Last year, salaries, wages and benefits accounted for 34 percent of airline operating expenses, and fuel accounted for 20 percent.
Amid global conflicts, that cost is going up. The Argus US Jet Fuel Index™ shows that the average price in the U.S. doubled from February to May. What’s more, a recent forecast from Deutsche Bank said U.S. passenger airlines’ 2026 fuel bill will increase $24 billion relative to its pre-Feb. 28 forecast.
Now the cost of transporting jet fuel to airports is rising as well. An April 24 rulemaking from the Federal Energy Regulatory Commission (FERC) will allow pipeline’s rates to outpace increases in their costs.
In her dissent, FERC Commissioner Judy Chang wrote, “Today’s order will likely shift billions of dollars between pipelines and shippers over the next five years, and given the cumulative nature of the index, will have repercussions long past this cycle.
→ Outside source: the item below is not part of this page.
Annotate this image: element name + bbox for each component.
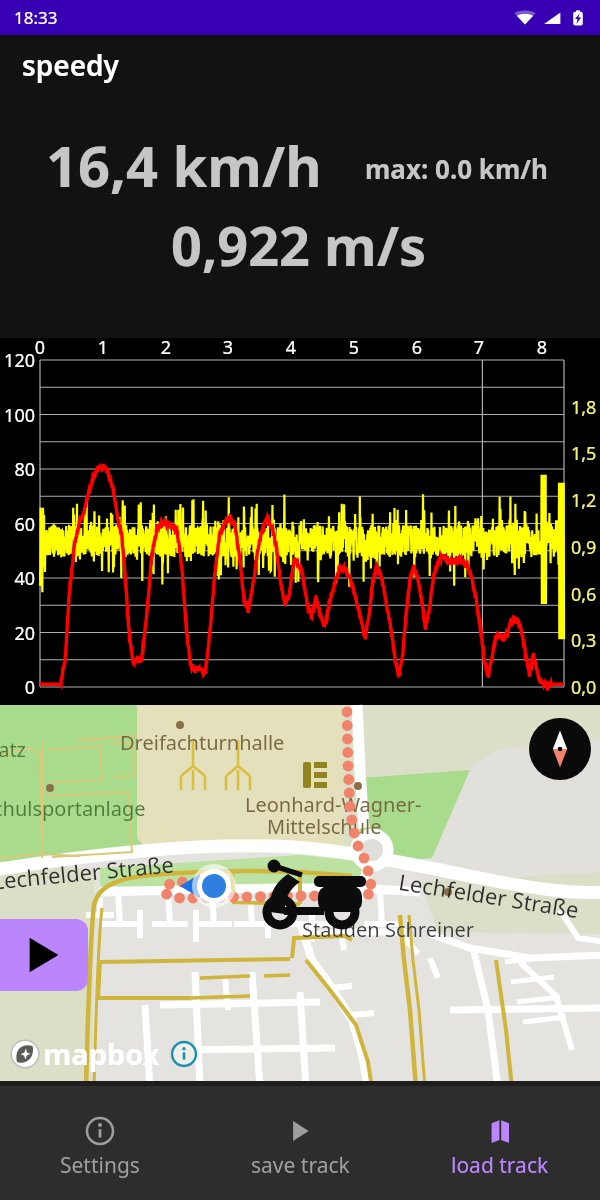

Furthermore, higher transportation costs via indexed rates will have a real-world financial impact, including to consumers that use oil or other petroleum-derived products.”
Commissioner Chang is right – this decision will have real financial impact to everyday Americans, especially as oil prices remain elevated.
U.S. passenger and cargo are individually taking proactive, voluntary steps to mitigate the impacts as jet fuel prices have risen. This includes reducing flight frequencies on some routes, retiring older and less fuel-efficient aircraft, cutting unprofitable routes, increasing fees for checked bags and raising fares when necessary. U.S. airlines will continue to work closely with FERC to clearly convey how these rulings affect cargo and passenger air travel, airports and the communities they serve.